Problem to work on -> Scan the material and copy every line in which "configurable" appears.

Data shown ->
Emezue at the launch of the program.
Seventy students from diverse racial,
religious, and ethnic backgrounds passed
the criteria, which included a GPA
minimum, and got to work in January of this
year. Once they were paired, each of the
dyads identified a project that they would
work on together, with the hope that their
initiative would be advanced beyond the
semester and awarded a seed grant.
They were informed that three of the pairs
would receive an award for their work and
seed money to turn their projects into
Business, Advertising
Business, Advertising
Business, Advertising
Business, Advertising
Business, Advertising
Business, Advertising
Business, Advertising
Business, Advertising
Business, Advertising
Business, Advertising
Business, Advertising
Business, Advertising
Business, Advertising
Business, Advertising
* * *
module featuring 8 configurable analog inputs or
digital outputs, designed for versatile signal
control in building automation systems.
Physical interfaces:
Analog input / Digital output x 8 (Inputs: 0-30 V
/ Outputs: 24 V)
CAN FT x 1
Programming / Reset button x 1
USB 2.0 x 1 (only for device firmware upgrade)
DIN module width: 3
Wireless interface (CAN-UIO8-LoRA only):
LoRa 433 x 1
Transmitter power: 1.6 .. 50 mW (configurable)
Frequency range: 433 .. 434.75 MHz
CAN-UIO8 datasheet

Solution for this problem ->
module featuring 8 configurable analog inputs or
Transmitter power: 1.6 .. 50 mW (configurable)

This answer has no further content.